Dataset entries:
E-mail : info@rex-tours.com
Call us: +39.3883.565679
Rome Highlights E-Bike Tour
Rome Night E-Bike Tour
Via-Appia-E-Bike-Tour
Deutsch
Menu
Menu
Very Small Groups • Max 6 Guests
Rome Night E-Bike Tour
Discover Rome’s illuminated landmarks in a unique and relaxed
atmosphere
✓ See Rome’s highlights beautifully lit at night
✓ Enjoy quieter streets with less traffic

---

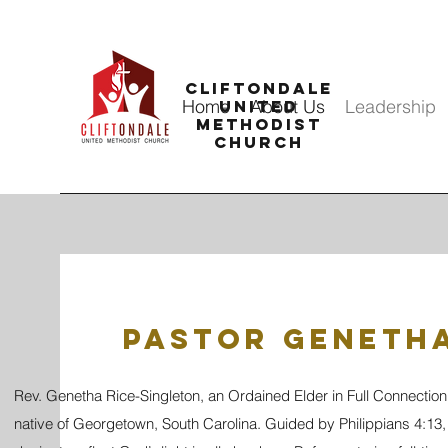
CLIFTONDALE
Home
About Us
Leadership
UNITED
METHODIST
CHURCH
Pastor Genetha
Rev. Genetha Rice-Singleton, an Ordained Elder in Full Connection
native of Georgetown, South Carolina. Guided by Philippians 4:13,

Your assignment: Return, from the entries, each line that holds "Genetha".

Task output:
Pastor Genetha
Rev. Genetha Rice-Singleton, an Ordained Elder in Full Connection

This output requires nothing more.